We shall call this the four week introduction. I have now completed week 0 through 3 of my physics foundation year and it has certainly been hectic. When I first moved in it was somewhat of a bizarre experience. I have four international housemates and they are generally very reclusive. International freshers week runs the week before the normal one so many students that arrive make friends and form social groups before anyone else gets here. I can’t see how this is anything other than a bad thing as it promotes international segregation. I can’t count the number of times I have walked into my kitchen to be confronted with five or six Brazilians sitting, chatting with absolutely no intention of interacting with me; instead sitting in an awkward silence or exchanging vague pleasantries and waiting for me to leave.
University is meant to be about meeting new people from different walks of life and different corners of the world. But the university, by organising these events have facilitated the isolation of national and international, which is the polar opposite of the above sentiment.
It turns out that my computer technically isn’t allowed in my bedroom as the sockets in the rooms are only rated to 350W. This was not mentioned before and the note on the wall states that offending electronics will be confiscated until the end of the academic year. I hope no-one notices and that that is an empty threat. It advises that hair straighteners are used only in the kitchen & I am fairly sure that is universally ignored. The room is of a good size although there is a strip of wood that sticks up over the level of the desk at the back, meaning my mid tower has to sit diagonally on penalty of falling off.
Socially, I am certainly older than the average although within the physics community it has not caused too many issues. There have been occasional moments where I have felt out of place but they are fleeting and I remember why I am here. Canterbury nightlife is good and varied. There are venues to suit all tastes, although I have made a point of generally avoiding the student union. That place is a bastion of immaturity and close mindedness as those within are generally fearful of exploring the attractions the city has to offer. I know of several students who have gone there pretty much exclusively three nights a week since arrival. One cannot moan about the drinks prices but the queue is obscene and the place is frequently overcrowded.
Academically the course is great, although I do have a couple of points of contention. Firstly there seems to be a smattering of different conventions in use algebraically. All methods of vector demarcation are accepted and were demonstrated, rather than setting an official standard. Further there was no effort made to discuss the difference between continuous and discrete variables; specifically relating to mechanics and the use of t representing time. Secondly the mathematics and physics components are asynchronous. Considering only one of the subjects as an A-level was prerequisite, there are many students who are struggling as calculus is appearing in the physics side without being covered in the mathematics lectures. Theoretically the concept should be introduced in mathematics first in a pure form before we start moving onto the applications. This point has been raised with the mathematics lecturer and while he understands the problem, he feels that there is little that can be done to rectify it before the subsequent academic year. He however understands and seems willing to help as much as possible.

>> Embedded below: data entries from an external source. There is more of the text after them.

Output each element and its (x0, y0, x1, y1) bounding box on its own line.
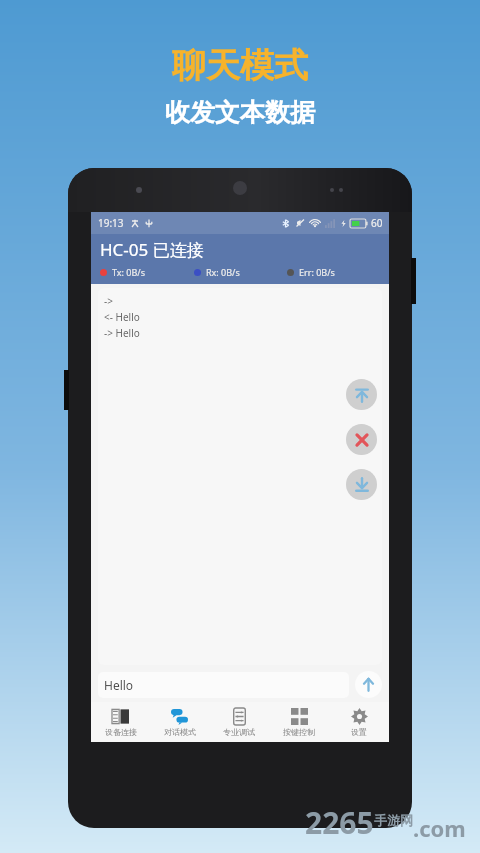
staticText: 收发文本数据 (165, 97, 315, 128)
button[interactable]: Scroll to bottom (346, 469, 377, 500)
staticText: -> (104, 294, 113, 308)
button[interactable]: 设置 (329, 702, 389, 742)
staticText: -> Hello (104, 326, 140, 340)
staticText: HC-05 已连接 (100, 238, 204, 261)
staticText: 19:13 (98, 216, 124, 230)
staticText: 专业调试 (223, 727, 255, 737)
button[interactable]: 对话模式 (150, 702, 209, 742)
button[interactable]: Clear log (346, 424, 377, 455)
staticText: 60 (371, 216, 383, 230)
button[interactable]: Scroll to top (346, 379, 377, 410)
staticText: 聊天模式 (172, 44, 308, 87)
staticText: Err: 0B/s (299, 266, 335, 278)
staticText: 2265 (305, 802, 374, 843)
button[interactable]: 专业调试 (209, 702, 269, 742)
staticText: 对话模式 (164, 727, 196, 737)
staticText: 设备连接 (105, 727, 137, 737)
staticText: Rx: 0B/s (206, 266, 240, 278)
staticText: <- Hello (104, 310, 140, 324)
button[interactable]: 按键控制 (269, 702, 329, 742)
staticText: 手游网 (374, 812, 413, 828)
button[interactable]: Hello (98, 672, 349, 698)
button[interactable]: 设备连接 (91, 702, 150, 742)
staticText: Tx: 0B/s (112, 266, 145, 278)
staticText: .com (413, 813, 466, 843)
staticText: Hello (104, 677, 134, 693)
button[interactable]: Send (355, 671, 382, 698)
staticText: 设置 (351, 727, 367, 737)
staticText: 按键控制 (283, 727, 315, 737)
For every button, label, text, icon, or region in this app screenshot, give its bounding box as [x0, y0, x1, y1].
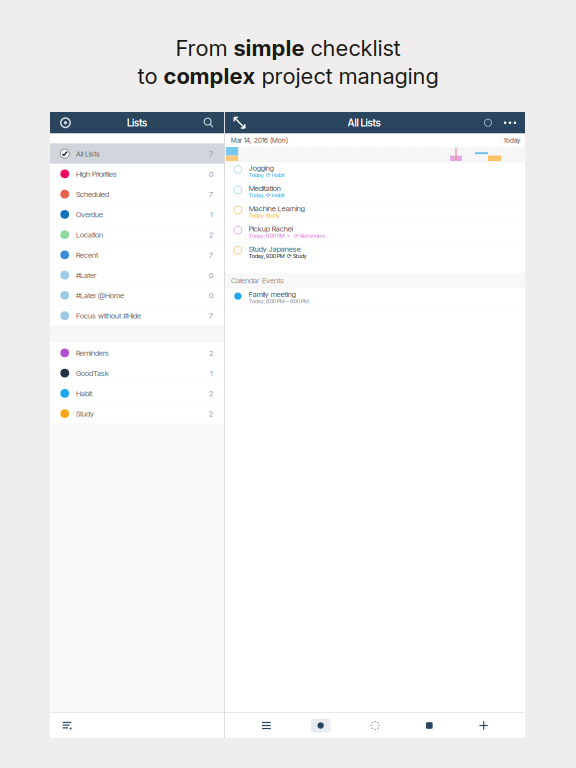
staticText: Mar 14, 2016 (Mon)	[231, 136, 288, 144]
button[interactable]: High Priorities	[50, 164, 224, 184]
staticText: Machine Learning	[249, 204, 305, 213]
button[interactable]: Expand	[225, 112, 250, 134]
button[interactable]: Search	[198, 112, 224, 134]
button[interactable]: Scheduled	[50, 184, 224, 204]
staticText: All Lists	[76, 149, 100, 158]
staticText: Recent	[76, 250, 98, 260]
button[interactable]: Filter	[478, 112, 498, 134]
staticText: Meditation	[249, 184, 281, 193]
staticText: 0	[209, 291, 213, 300]
button[interactable]: Settings	[50, 112, 76, 134]
button[interactable]: Focus view	[362, 713, 388, 738]
staticText: 2	[209, 348, 213, 358]
button[interactable]: Overdue	[50, 204, 224, 224]
staticText: Jogging	[249, 164, 274, 172]
button[interactable]: Today view	[308, 713, 334, 738]
staticText: Focus without #Hide	[76, 311, 141, 320]
button[interactable]: All Lists	[50, 144, 224, 164]
staticText: Habit	[76, 389, 92, 398]
button[interactable]: Study Japanese	[225, 243, 525, 263]
staticText: Today, 6:00 PM ⌖ ⟳ Reminders	[249, 232, 326, 239]
button[interactable]: Habit	[50, 383, 224, 403]
button[interactable]: Location	[50, 224, 224, 245]
staticText: 7	[209, 250, 213, 260]
staticText: Lists	[127, 117, 147, 129]
staticText: Scheduled	[76, 190, 109, 199]
staticText: 7	[209, 190, 213, 199]
staticText: 1	[210, 368, 213, 378]
button[interactable]: Study	[50, 404, 224, 424]
button[interactable]: Reminders	[50, 343, 224, 363]
button[interactable]: List view	[253, 713, 279, 738]
staticText: Today	[503, 136, 520, 144]
button[interactable]: #Later	[50, 265, 224, 285]
staticText: Pickup Rachel	[249, 224, 293, 233]
staticText: 7	[209, 311, 213, 320]
staticText: Study	[76, 409, 94, 418]
staticText: 0	[209, 270, 213, 280]
staticText: Today ⟳ Habit	[249, 192, 285, 198]
staticText: 2	[209, 389, 213, 398]
button[interactable]: Focus without #Hide	[50, 306, 224, 326]
staticText: GoodTask	[76, 368, 109, 378]
button[interactable]: #Later @Home	[50, 285, 224, 305]
staticText: Today, 9:00 PM ⟳ Study	[249, 252, 307, 259]
staticText: High Priorities	[76, 169, 117, 178]
staticText: Location	[76, 230, 103, 239]
staticText: #Later @Home	[76, 291, 124, 300]
staticText: Today ⟳ Habit	[249, 171, 285, 178]
button[interactable]: Pickup Rachel	[225, 222, 525, 243]
staticText: From simple checklist	[176, 35, 400, 61]
staticText: 2	[209, 409, 213, 418]
staticText: to complex project managing	[138, 63, 438, 89]
staticText: 2	[209, 230, 213, 239]
staticText: Overdue	[76, 210, 103, 219]
staticText: Family meeting	[249, 290, 296, 299]
button[interactable]: GoodTask	[50, 363, 224, 383]
button[interactable]: More options	[498, 112, 525, 134]
staticText: 7	[209, 149, 213, 158]
button[interactable]: Machine Learning	[225, 202, 525, 222]
staticText: Study Japanese	[249, 244, 301, 254]
button[interactable]: Calendar view	[416, 713, 442, 738]
button[interactable]: Meditation	[225, 182, 525, 202]
staticText: 0	[209, 169, 213, 178]
staticText: Today Study	[249, 212, 280, 219]
staticText: Calendar Events	[231, 276, 284, 285]
button[interactable]: Family meeting	[225, 288, 525, 308]
button[interactable]: Add task	[471, 713, 497, 738]
staticText: Today, 8:00 PM – 9:00 PM	[249, 298, 309, 304]
staticText: All Lists	[348, 117, 380, 129]
button[interactable]: Recent	[50, 245, 224, 265]
staticText: #Later	[76, 270, 96, 280]
button[interactable]: Sort lists	[50, 713, 77, 738]
staticText: 1	[210, 210, 213, 219]
button[interactable]: Jogging	[225, 162, 525, 182]
staticText: Reminders	[76, 348, 109, 358]
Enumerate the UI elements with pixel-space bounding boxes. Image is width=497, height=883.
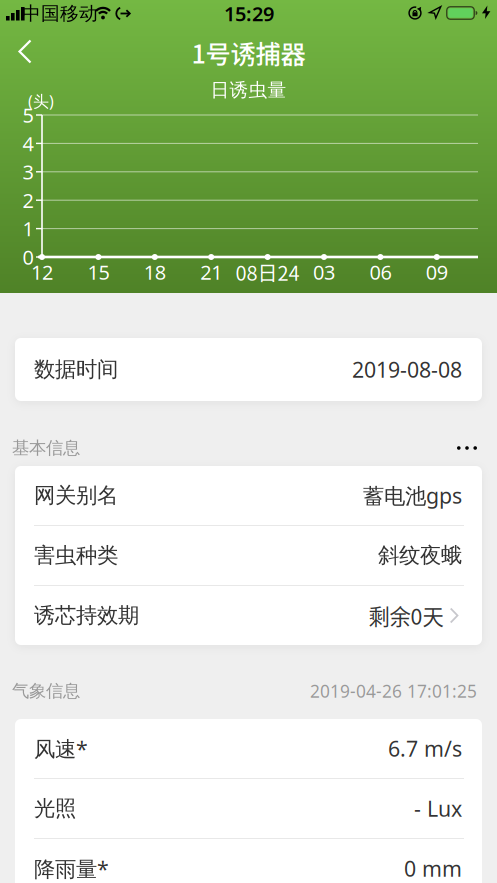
staticText: 降雨量*	[34, 854, 109, 883]
staticText: 0	[22, 244, 34, 270]
staticText: 3	[22, 158, 34, 185]
button[interactable]: 诱芯持效期	[15, 586, 482, 645]
staticText: 诱芯持效期	[34, 602, 139, 629]
staticText: 4	[22, 130, 34, 157]
staticText: 0 mm	[404, 854, 462, 883]
staticText: 21	[200, 259, 222, 285]
staticText: 08日24	[236, 258, 300, 286]
staticText: 气象信息	[12, 680, 80, 702]
staticText: 蓄电池gps	[363, 481, 462, 510]
staticText: (头)	[28, 90, 54, 112]
staticText: 12	[31, 259, 53, 285]
staticText: 基本信息	[12, 437, 80, 459]
staticText: 1	[22, 215, 34, 242]
staticText: 斜纹夜蛾	[378, 542, 462, 569]
staticText: 15	[87, 259, 109, 285]
staticText: 光照	[34, 795, 76, 822]
button[interactable]: Back	[0, 30, 44, 74]
staticText: 2019-04-26 17:01:25	[310, 680, 477, 702]
staticText: 2019-08-08	[352, 355, 462, 384]
staticText: 09	[426, 259, 448, 285]
staticText: 18	[144, 259, 166, 285]
staticText: 2	[22, 187, 34, 214]
staticText: 1号诱捕器	[192, 34, 306, 71]
button[interactable]: More	[457, 446, 479, 450]
staticText: 06	[369, 259, 391, 285]
staticText: 网关别名	[34, 482, 118, 509]
staticText: - Lux	[414, 794, 462, 823]
staticText: 日诱虫量	[210, 78, 286, 101]
staticText: 6.7 m/s	[388, 734, 462, 763]
staticText: 5	[22, 102, 34, 128]
staticText: 中国移动	[22, 2, 98, 25]
staticText: 15:29	[224, 0, 274, 27]
staticText: 剩余0天	[368, 600, 444, 631]
staticText: 风速*	[34, 734, 88, 763]
staticText: 数据时间	[34, 356, 118, 383]
staticText: 03	[313, 259, 335, 285]
staticText: 害虫种类	[34, 542, 118, 569]
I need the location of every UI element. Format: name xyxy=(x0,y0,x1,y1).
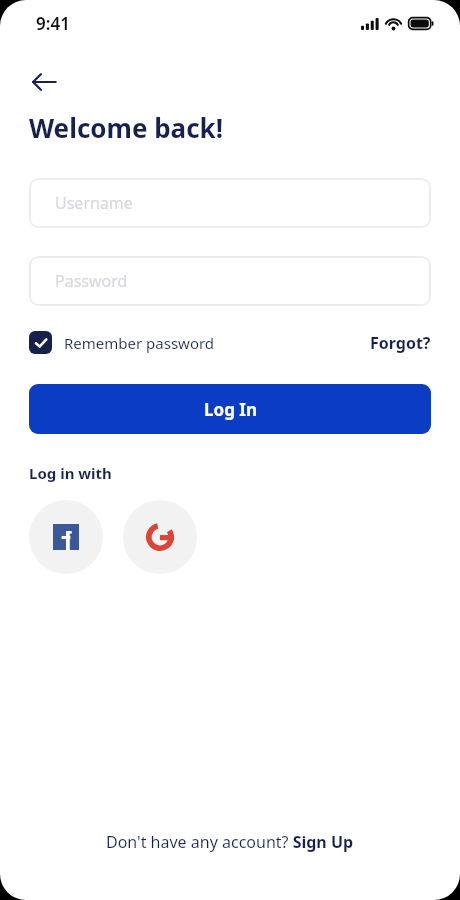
button[interactable]: Log in with Facebook xyxy=(29,500,103,574)
button[interactable]: Password xyxy=(29,256,431,306)
staticText: Remember password xyxy=(64,333,215,353)
button[interactable]: Remember password xyxy=(29,331,215,354)
staticText: Username xyxy=(55,192,133,214)
staticText: Log In xyxy=(204,398,257,421)
button[interactable]: Back xyxy=(22,60,66,104)
staticText: Welcome back! xyxy=(29,110,224,145)
button[interactable]: Username xyxy=(29,178,431,228)
staticText: Log in with xyxy=(29,463,112,483)
staticText: Don't have any account? Sign Up xyxy=(106,831,354,853)
button[interactable]: Forgot? xyxy=(370,332,431,354)
staticText: Forgot? xyxy=(370,332,431,354)
button[interactable]: Log in with Google xyxy=(123,500,197,574)
button[interactable]: Don't have any account? Sign Up xyxy=(106,831,354,853)
staticText: Password xyxy=(55,270,128,292)
button[interactable]: Log In xyxy=(29,384,431,434)
staticText: 9:41 xyxy=(36,12,70,35)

I also had the pleasure of travelling up to LSE to see a guest appearance of Yoram Baumann. For the uninitiated Yoram has a Phd in economics and is known as the world’s only stand up economist. His material has been floating around online for several years and this was only his second venture to the United Kingdom. His material was a mix of old and new and there was some entertaining discourse at the end in an impromptu question and answer session. If you want a taste of Yoram I have embedded a video of his most famous segment below. It was interesting to note the ethnicity of LSE with English being a marginal minority. I think there were three or four English students in a room of 150. I’m not sure if this is telling of admission bias or of underperformance among UK natives academically. I fear it is the latter as the mean work ethic of UK students is among one of the poorest in the world; although is based solely on anecdotal observation.
The other significant extracurricular event I attended was an introduction to the IOP. The Institute Of Physics are a scientific society in the UK that fulfils a government advisory role, an employment opportunity advisory service and a publishing company all rolled into one; there website can be found [HERE]. They are one of the largest societies of their kind in the world. This is great but they fell afoul of an antiquated view of gender. “There are not enough girls doing physics!” they decry, “There are not enough men becoming nail technicians!” they do not. Science will interest those who want it to. While there may be fewer girls going into physics from co-educational schools, but if you choose to bow to social pressure, that is entirely on you. Men and women are all people; consequently the best the IOP should be aiming for is to try to appeal to people. Publishing kitsch papers such as “It’s different for girls” will only alienate women as they feel targeted and thus disenfranchised. Until this baby boomer era mentality is eradicated from positions of outreach, this idea will be perpetuated that appeals need to be tailored to specific genders, wealth groups, minorities.
Well, I have an old power supply now so there should be an interesting post coming up soon.